HAVANA (Reuters) - The latest talks between Cuba and the United States on restoring diplomatic relations concluded after one day, Cuba said on Tuesday without disclosing what may have been agreed.
Assistant U.S. Secretary of State Roberta Jacobson met in Havana on Monday with Josefina Vidal, the Cuban foreign ministry’s chief of U.S. affairs, in what had been described as open-ended talks that could last a few days.
The talks ended after just one day, Cuba’s foreign ministry said in a statement.
“At the end of the meeting, which took place in a professional climate, the two delegations agreed to maintain communication in the future as part of this process,” the statement said.
The former Cold War rivals severed diplomatic ties in 1961 and after decades of animosity announced in December they would seek to normalize relations. Jacobson and Vidal led their respective delegations with intense media coverage in Havana in January and in Washington in February, but reporters were excluded this time.

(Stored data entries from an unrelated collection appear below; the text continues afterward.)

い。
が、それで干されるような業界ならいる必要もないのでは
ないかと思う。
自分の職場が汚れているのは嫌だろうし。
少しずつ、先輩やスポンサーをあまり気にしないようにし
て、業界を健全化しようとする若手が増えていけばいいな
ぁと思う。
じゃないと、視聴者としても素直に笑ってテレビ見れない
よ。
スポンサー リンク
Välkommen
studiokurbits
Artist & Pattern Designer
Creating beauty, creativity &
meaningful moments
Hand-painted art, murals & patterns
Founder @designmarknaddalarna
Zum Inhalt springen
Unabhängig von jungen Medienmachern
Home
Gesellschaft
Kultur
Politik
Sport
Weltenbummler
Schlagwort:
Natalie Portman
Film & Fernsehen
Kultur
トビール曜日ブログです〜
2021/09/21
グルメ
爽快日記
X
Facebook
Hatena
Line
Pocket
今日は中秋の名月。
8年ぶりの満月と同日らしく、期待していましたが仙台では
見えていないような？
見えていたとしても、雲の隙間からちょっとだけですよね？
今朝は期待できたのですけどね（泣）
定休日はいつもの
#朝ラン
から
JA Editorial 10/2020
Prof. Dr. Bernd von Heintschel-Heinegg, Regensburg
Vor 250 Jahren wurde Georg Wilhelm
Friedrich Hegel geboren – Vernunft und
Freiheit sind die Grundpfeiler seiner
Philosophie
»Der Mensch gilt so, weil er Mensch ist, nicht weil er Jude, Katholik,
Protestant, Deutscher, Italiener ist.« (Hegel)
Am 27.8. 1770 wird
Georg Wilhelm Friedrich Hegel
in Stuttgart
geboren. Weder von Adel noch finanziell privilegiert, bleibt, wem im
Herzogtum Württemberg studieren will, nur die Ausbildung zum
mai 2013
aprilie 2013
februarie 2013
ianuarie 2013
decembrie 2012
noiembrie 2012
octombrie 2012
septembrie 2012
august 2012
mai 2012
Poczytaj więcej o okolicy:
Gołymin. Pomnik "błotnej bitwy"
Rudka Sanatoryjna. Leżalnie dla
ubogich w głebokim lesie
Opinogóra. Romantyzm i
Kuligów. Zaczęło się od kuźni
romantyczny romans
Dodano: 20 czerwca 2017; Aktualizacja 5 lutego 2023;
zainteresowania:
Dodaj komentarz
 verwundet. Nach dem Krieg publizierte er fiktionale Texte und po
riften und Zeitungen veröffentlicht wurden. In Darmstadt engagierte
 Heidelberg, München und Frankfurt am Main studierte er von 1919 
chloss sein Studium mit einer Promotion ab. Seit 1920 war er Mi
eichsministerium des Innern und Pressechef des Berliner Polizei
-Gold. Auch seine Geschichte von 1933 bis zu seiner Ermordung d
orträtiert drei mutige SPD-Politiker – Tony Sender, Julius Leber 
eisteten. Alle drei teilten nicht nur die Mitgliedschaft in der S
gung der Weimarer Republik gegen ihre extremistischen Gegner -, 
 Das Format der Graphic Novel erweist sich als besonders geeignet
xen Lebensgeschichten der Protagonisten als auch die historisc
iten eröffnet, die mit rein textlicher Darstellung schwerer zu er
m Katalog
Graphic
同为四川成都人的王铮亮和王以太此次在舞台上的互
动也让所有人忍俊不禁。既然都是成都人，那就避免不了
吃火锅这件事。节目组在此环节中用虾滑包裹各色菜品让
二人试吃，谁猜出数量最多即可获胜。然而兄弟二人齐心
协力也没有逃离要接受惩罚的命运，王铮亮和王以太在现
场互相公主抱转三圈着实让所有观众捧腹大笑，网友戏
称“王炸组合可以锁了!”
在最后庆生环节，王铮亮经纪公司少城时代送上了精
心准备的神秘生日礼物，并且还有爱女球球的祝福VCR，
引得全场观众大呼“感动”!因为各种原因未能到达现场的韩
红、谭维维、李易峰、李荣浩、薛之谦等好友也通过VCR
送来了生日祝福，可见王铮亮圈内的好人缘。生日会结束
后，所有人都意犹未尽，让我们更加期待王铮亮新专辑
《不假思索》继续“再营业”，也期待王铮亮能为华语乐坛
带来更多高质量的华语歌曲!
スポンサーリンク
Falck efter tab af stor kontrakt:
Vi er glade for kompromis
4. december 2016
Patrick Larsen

U.S. officials had described Monday’s session as private discussions that did not qualify as a third round of negotiations.
Before agreeing to restore ties, Cuba wants to be removed from the State Department’s list of state sponsors of terrorism and also to find a bank willing to handle transactions for its diplomatic post in Washington.

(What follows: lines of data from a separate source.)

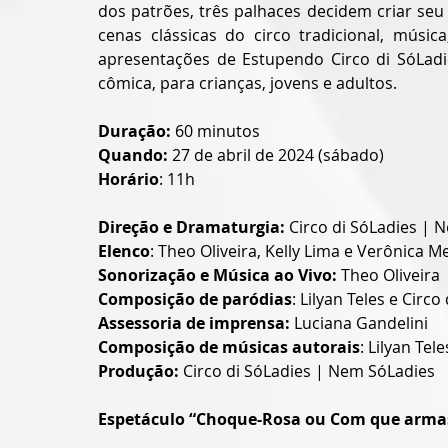
dos patrões, três palhaces decidem criar seu
cenas clássicas do circo tradicional, músi
apresentações de Estupendo Circo di SóLadie
cômica, para crianças, jovens e adultos.
Duração: 
60 minutos 
Quando:
 27 de abril de 2024 (sábado)
Horário
: 11h
Direção e Dramaturgia:
 Circo di SóLadies | 
Elenco
: Theo Oliveira, Kelly Lima e Verônica Me
Sonorização e Música ao Vivo:
 Theo Oliveira
Composição de paródias
: Lilyan Teles e Circ
Assessoria de imprensa:
 Luciana Gandelini
Composição de músicas autorais
: Lilyan Tele
Produção: 
Circo di SóLadies | Nem SóLadies
Espetáculo “
Choque-Rosa ou Com que arma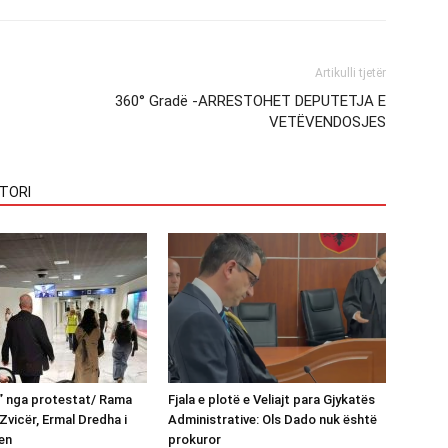
Artikulli tjetër
360° Gradë -ARRESTOHET DEPUTETJA E
VETËVENDOSJES
TORI
n” nga protestat/ Rama
Fjala e plotë e Veliajt para Gjykatës
Zvicër, Ermal Dredha i
Administrative: Ols Dado nuk është
en
prokuror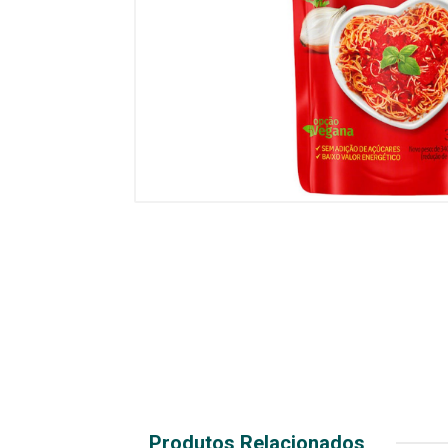
Produtos Relacionados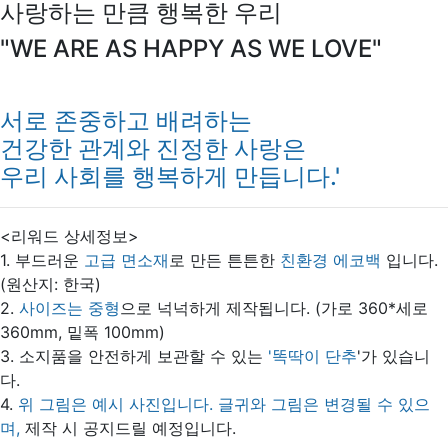
사랑하는 만큼 행복한 우리
"WE ARE AS HAPPY AS WE LOVE"
서로 존중하고 배려하는
건강한 관계와 진정한 사랑은
우리 사회를 행복하게 만듭니다.'
<리워드 상세정보>
1. 부드러운
고급 면소재
로 만든 튼튼한
친환경 에코백
입니다.
(원산지: 한국)
2.
사이즈는 중형
으로 넉넉하게 제작됩니다. (가로 360*세로
360mm, 밑폭 100mm)
3. 소지품을 안전하게 보관할 수 있는
'똑딱이 단추
'가 있습니
다.
4.
위 그림은 예시 사진입니다.
글귀와 그림은 변경될 수 있으
며,
제작 시 공지드릴 예정입니다.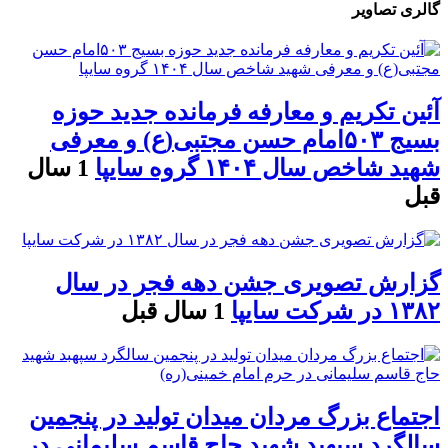
گالری تصاویر
آئین تکریم و معارفه فرمانده جدید حوزه
بسیج ۵۰۳امام حسن مجتبی(ع) و معرفی
شهید شاخص سال ۱۴۰۴ گروه سایپا
1 سال
قبل
گزارش تصویری جشن دهه فجر در سال
۱۳۸۲ در شرکت سایپا
1 سال قبل
اجتماع بزرگ مردان میدان تولید در پنجمین
سالگرد سپهبد شهید حاج قاسم سلیمانی در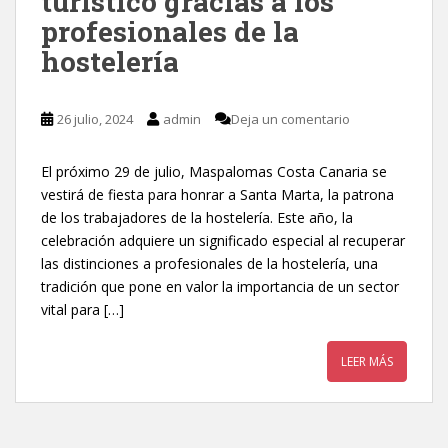
turístico gracias a los
profesionales de la
hostelería
26 julio, 2024
admin
Deja un comentario
El próximo 29 de julio, Maspalomas Costa Canaria se
vestirá de fiesta para honrar a Santa Marta, la patrona
de los trabajadores de la hostelería. Este año, la
celebración adquiere un significado especial al recuperar
las distinciones a profesionales de la hostelería, una
tradición que pone en valor la importancia de un sector
vital para […]
LEER MÁS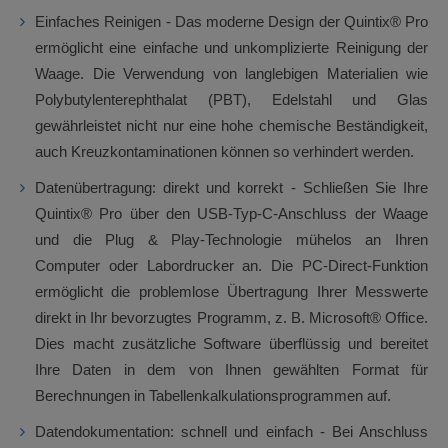
Einfaches Reinigen - Das moderne Design der Quintix® Pro
ermöglicht eine einfache und unkomplizierte Reinigung der
Waage. Die Verwendung von langlebigen Materialien wie
Polybutylenterephthalat (PBT), Edelstahl und Glas
gewährleistet nicht nur eine hohe chemische Beständigkeit,
auch Kreuzkontaminationen können so verhindert werden.
Datenübertragung: direkt und korrekt - Schließen Sie Ihre
Quintix® Pro über den USB-Typ-C-Anschluss der Waage
und die Plug & Play-Technologie mühelos an Ihren
Computer oder Labordrucker an. Die PC-Direct-Funktion
ermöglicht die problemlose Übertragung Ihrer Messwerte
direkt in Ihr bevorzugtes Programm, z. B. Microsoft® Office.
Dies macht zusätzliche Software überflüssig und bereitet
Ihre Daten in dem von Ihnen gewählten Format für
Berechnungen in Tabellenkalkulationsprogrammen auf.
Datendokumentation: schnell und einfach - Bei Anschluss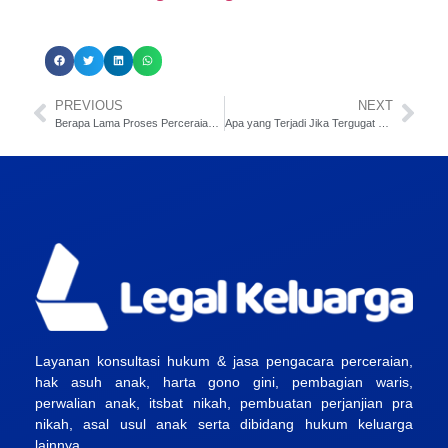
PREVIOUS
NEXT
Berapa Lama Proses Perceraian di Pengadilan Negeri?
Apa yang Terjadi Jika Tergugat Tidak Hadir Sidang Cerai?
Layanan konsultasi hukum & jasa pengacara perceraian,
hak asuh anak, harta gono gini, pembagian waris,
perwalian anak, itsbat nikah, pembuatan perjanjian pra
nikah, asal usul anak serta dibidang hukum keluarga
lainnya.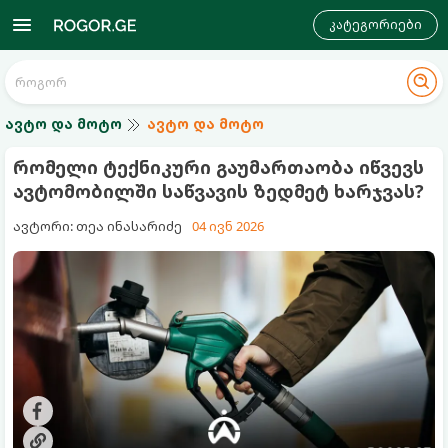
კატეგორიები
ავტო და მოტო
ავტო და მოტო
რომელი ტექნიკური გაუმართაობა იწვევს
ავტომობილში საწვავის ზედმეტ ხარჯვას?
ავტორი: თეა ინასარიძე
04 ივნ 2026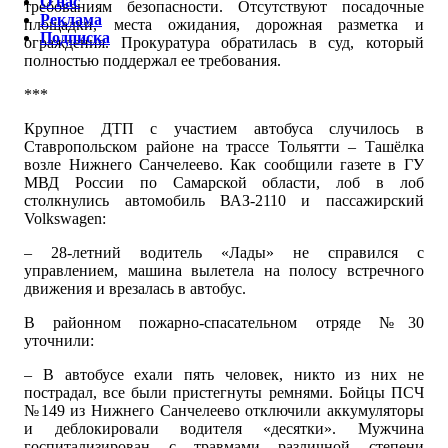
О нас
требованиям безопасности. Отсутствуют посадочные
Реклама
площадки, места ожидания, дорожная разметка и
Подписка
ограждения. Прокуратура обратилась в суд, который
полностью поддержал ее требования.
***
Крупное ДТП с участием автобуса случилось в
Ставропольском районе на трассе Тольятти – Ташёлка
возле Нижнего Санчелеево. Как сообщили газете в ГУ
МВД России по Самарской области, лоб в лоб
столкнулись автомобиль ВАЗ-2110 и пассажирский
Volkswagen:
– 28-летний водитель «Лады» не справился с
управлением, машина вылетела на полосу встречного
движения и врезалась в автобус.
В районном пожарно-спасательном отряде №30
уточнили:
– В автобусе ехали пять человек, никто из них не
пострадал, все были пристегнуты ремнями. Бойцы ПСЧ
№149 из Нижнего Санчелеево отключили аккумуляторы
и деблокировали водителя «десятки». Мужчина
госпитализирован с травмами различной степени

For its part, the United States wants to increase staff at its mission in Havana and have unrestricted travel for its diplomats on the island.
Both countries reported progress after their meetings in January and February. Then on March 9 the United States declared Venezuela a security threat and ordered sanctions against seven officials from the oil-rich country, drawing rebukes from left-leaning governments in Latin America. Venezuela has replaced the Soviet Union as Cuba’s main benefactor.

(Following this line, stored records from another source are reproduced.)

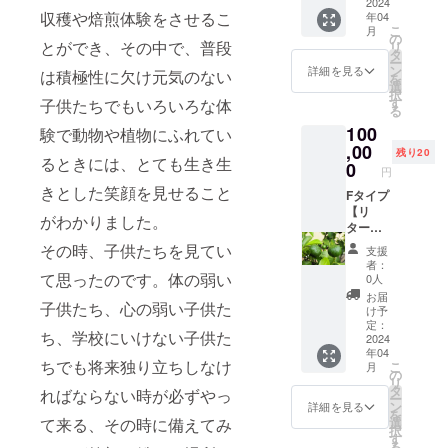
員証 令
2024
ナーと
た、う
ムナ
ドリッ
ヒーの苗木
収穫や焙煎体験をさせるこ
年04
和6年4
して参
め吉
ハーブ
プバッ
こ
月
月1日か
加可
やフルーツ
の
パッ
コー
グタイ
とができ、その中で、普段
リ
ら3年
（いず
タ
ケージ
ヒー
プで賞
の苗木を園
ー
間、農
れも要
ン
のキジ
詳細を見る
「琉球
は積極性に欠け元気のない
味期限
を
内に植え付
園内施
電話予
選
ムナ
薬膳珈
は2025
択
設を年1
約、交
す
子供たちでもいろいろな体
No.ONE
けていって
琲」1
年3月
る
回4時間
通・宿
コー
個
末、
います。
100
まで利
験で動物や植物にふれてい
泊費は
ヒーの
③キジ
ハーブ
用可＆
,00
自己負
中煎
ムナ
残り20
ティー
るときには、とても生き生
毎年1月
担）
0
り・浅
ハーブ
は内容
円
末開催
２．オ
煎りの
ティー
量3ｇの
きとした笑顔を見せること
のビッ
Fタイプ
リジナ
ドリッ
「Okina
ティー
グイベ
【リ
ル沖縄
プバッ
wa
がわかりました。
バッグ
ント
ター
ブレン
グ各6個
Sunset
タイプ
「Kijim
ン】
ドコー
（賞味
その時、子供たちを見てい
Bloom
で賞味
支援
una 桜
１．キ
ヒー 農
期間
」1個
者：
期限は
Festival
ジムナ
て思ったのです。体の弱い
薬を使
12ヵ
0人
コー
2024年
」に
ファー
用せず
月・内
ヒーは
お届
9月末ま
子供たち、心の弱い子供た
オー
ムオー
に栽培
容量1個
け予
いずれ
で 「原
ナーと
ナー会
したペ
定：
８ｇ・
も内容
材料及
ち、学校にいけない子供た
して参
員証 令
2024
ルー・
非売
量8ｇの
び添加
年04
加可
和6年4
エチオ
品）
ドリッ
物等の
ちでも将来独り立ちしなけ
こ
月
（いず
月1日か
ピア・
の
３．キ
プバッ
食品表
リ
れも要
ら3年
沖縄産
タ
ジムナ
ればならない時が必ずやっ
グタイ
示はお
ー
電話予
間、農
コー
ン
ハーブ
詳細を見る
プで賞
届け商
を
約、交
園内施
ヒーを
て来る、その時に備えてみ
選
ティー
味期限
品のラ
択
通・宿
設を年1
ブレン
す
農薬や
は2025
ベルに
る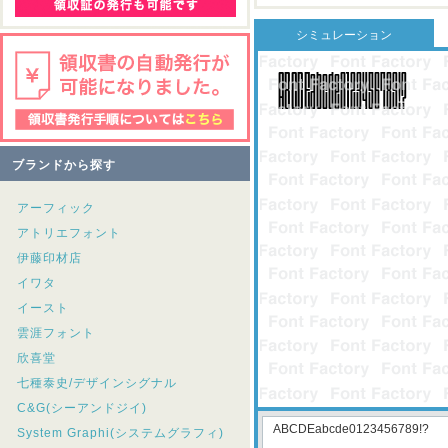
シミュレーション
ブランドから探す
アーフィック
アトリエフォント
伊藤印材店
イワタ
イースト
雲涯フォント
欣喜堂
七種泰史/デザインシグナル
C&G(シーアンドジイ)
System Graphi(システムグラフィ)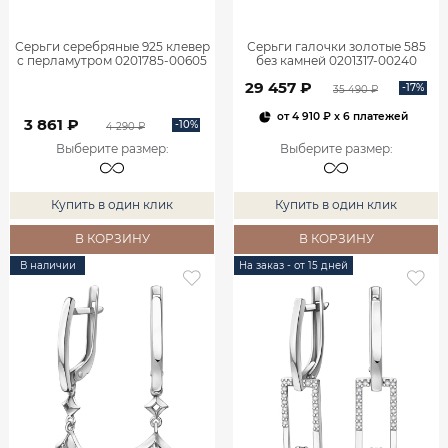
Серьги серебряные 925 клевер
Серьги галочки золотые 585
с перламутром 0201785-00605
без камней 0201317-00240
29 457 ₽
-17%
35 490 ₽
от
4 910 ₽
x 6 платежей
3 861 ₽
-10%
4 290 ₽
Выберите размер
:
Выберите размер
:
Купить в один клик
Купить в один клик
В КОРЗИНУ
В КОРЗИНУ
В наличии
На заказ - от 15 дней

U.S. officials have said the Venezuela issue should not affect the Cuba talks, but Cuba has fulminated against the U.S. sanctions.
President Raul Castro traveled to Venezuela on Tuesday to attend a summit leftist Latin American governments known as the ALBA bloc, called on short notice in response to the sanctions on Venezuela.
The Venezuela issue stands to upstage another summit set for April 10-11, when representatives from all 35 countries from the Americas are due to meet in Panama, where Castro and U.S. President Barack Obama could have their first face-to-face meeting since shaking hands at Nelson Mandela’s funeral in December 2013.